__WHAT IS BEING ASKED__: One range is to be output from the listing below, exactly as written: the line with "workplace injuries are higher" to the line with "Other scheme types", both kept.

__INPUT DATA__:
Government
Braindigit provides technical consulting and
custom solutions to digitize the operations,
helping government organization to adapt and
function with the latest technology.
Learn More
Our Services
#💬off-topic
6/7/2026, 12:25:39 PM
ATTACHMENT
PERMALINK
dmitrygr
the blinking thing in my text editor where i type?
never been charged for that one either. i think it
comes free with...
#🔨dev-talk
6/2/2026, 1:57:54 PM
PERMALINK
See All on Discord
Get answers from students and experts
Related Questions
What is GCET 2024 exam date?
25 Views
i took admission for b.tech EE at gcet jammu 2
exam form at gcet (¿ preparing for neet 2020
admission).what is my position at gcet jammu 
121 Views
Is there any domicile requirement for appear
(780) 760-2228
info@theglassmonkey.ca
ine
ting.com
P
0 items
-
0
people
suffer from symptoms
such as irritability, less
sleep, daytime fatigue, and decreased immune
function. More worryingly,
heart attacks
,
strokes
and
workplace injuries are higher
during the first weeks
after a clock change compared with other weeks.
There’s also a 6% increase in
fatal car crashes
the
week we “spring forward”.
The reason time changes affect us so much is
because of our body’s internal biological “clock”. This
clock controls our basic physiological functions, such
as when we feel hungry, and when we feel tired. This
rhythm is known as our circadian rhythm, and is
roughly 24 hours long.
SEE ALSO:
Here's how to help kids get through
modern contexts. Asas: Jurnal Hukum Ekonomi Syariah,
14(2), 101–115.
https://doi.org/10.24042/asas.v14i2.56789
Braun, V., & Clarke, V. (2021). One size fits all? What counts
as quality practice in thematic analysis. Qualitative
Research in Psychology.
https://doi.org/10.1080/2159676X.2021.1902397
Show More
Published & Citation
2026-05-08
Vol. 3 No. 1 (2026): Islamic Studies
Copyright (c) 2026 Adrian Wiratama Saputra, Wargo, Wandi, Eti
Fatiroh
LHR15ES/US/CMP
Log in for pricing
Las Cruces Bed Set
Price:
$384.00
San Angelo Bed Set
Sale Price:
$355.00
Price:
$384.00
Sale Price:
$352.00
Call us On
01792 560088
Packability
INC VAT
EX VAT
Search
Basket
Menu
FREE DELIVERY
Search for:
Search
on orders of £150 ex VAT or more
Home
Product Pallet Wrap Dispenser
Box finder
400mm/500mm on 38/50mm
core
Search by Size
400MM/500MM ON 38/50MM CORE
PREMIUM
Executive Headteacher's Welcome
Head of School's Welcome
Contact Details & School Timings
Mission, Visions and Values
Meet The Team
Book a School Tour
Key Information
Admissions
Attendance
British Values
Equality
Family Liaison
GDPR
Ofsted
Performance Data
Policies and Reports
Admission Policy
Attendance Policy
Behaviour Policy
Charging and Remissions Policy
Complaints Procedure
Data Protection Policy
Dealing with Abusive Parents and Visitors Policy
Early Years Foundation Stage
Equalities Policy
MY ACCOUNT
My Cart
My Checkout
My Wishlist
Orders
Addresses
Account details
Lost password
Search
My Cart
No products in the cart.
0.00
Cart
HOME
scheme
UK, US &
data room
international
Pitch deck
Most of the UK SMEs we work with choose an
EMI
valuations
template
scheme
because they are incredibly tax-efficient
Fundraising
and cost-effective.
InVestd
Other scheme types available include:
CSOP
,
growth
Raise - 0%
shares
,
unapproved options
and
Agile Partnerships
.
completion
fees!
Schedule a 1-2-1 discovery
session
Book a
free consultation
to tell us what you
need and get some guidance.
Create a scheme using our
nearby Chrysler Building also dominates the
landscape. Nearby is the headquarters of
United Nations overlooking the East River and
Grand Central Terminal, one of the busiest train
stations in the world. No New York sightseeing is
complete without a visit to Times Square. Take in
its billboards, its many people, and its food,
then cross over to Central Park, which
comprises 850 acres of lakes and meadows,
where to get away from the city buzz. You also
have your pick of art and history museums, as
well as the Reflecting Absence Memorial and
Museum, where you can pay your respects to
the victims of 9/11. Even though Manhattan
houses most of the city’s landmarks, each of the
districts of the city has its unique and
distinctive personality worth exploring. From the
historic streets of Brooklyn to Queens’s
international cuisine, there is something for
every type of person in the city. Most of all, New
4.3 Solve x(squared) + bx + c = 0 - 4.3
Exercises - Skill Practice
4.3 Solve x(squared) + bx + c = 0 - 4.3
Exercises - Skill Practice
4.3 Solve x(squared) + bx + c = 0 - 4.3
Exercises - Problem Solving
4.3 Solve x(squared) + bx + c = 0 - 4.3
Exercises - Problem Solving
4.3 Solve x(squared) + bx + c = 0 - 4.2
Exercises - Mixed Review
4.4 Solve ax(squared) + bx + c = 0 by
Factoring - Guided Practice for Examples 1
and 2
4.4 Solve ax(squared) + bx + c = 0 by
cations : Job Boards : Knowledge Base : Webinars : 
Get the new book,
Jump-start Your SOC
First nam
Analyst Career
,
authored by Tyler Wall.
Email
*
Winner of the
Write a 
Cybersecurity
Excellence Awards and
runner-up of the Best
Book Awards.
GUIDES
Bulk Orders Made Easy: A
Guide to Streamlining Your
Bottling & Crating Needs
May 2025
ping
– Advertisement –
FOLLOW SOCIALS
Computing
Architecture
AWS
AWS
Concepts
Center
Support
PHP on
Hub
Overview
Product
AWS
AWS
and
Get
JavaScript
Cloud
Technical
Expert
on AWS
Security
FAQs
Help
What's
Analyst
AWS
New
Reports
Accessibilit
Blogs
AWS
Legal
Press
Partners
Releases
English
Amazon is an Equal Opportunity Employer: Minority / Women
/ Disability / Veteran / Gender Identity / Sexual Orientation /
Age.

__ANSWER TO THE PROBLEM__:
workplace injuries are higher
during the first weeks
after a clock change compared with other weeks.
There’s also a 6% increase in
fatal car crashes
the
week we “spring forward”.
The reason time changes affect us so much is
because of our body’s internal biological “clock”. This
clock controls our basic physiological functions, such
as when we feel hungry, and when we feel tired. This
rhythm is known as our circadian rhythm, and is
roughly 24 hours long.
SEE ALSO:
Here's how to help kids get through
modern contexts. Asas: Jurnal Hukum Ekonomi Syariah,
14(2), 101–115.
https://doi.org/10.24042/asas.v14i2.56789
Braun, V., & Clarke, V. (2021). One size fits all? What counts
as quality practice in thematic analysis. Qualitative
Research in Psychology.
https://doi.org/10.1080/2159676X.2021.1902397
Show More
Published & Citation
2026-05-08
Vol. 3 No. 1 (2026): Islamic Studies
Copyright (c) 2026 Adrian Wiratama Saputra, Wargo, Wandi, Eti
Fatiroh
LHR15ES/US/CMP
Log in for pricing
Las Cruces Bed Set
Price:
$384.00
San Angelo Bed Set
Sale Price:
$355.00
Price:
$384.00
Sale Price:
$352.00
Call us On
01792 560088
Packability
INC VAT
EX VAT
Search
Basket
Menu
FREE DELIVERY
Search for:
Search
on orders of £150 ex VAT or more
Home
Product Pallet Wrap Dispenser
Box finder
400mm/500mm on 38/50mm
core
Search by Size
400MM/500MM ON 38/50MM CORE
PREMIUM
Executive Headteacher's Welcome
Head of School's Welcome
Contact Details & School Timings
Mission, Visions and Values
Meet The Team
Book a School Tour
Key Information
Admissions
Attendance
British Values
Equality
Family Liaison
GDPR
Ofsted
Performance Data
Policies and Reports
Admission Policy
Attendance Policy
Behaviour Policy
Charging and Remissions Policy
Complaints Procedure
Data Protection Policy
Dealing with Abusive Parents and Visitors Policy
Early Years Foundation Stage
Equalities Policy
MY ACCOUNT
My Cart
My Checkout
My Wishlist
Orders
Addresses
Account details
Lost password
Search
My Cart
No products in the cart.
0.00
Cart
HOME
scheme
UK, US &
data room
international
Pitch deck
Most of the UK SMEs we work with choose an
EMI
valuations
template
scheme
because they are incredibly tax-efficient
Fundraising
and cost-effective.
InVestd
Other scheme types available include:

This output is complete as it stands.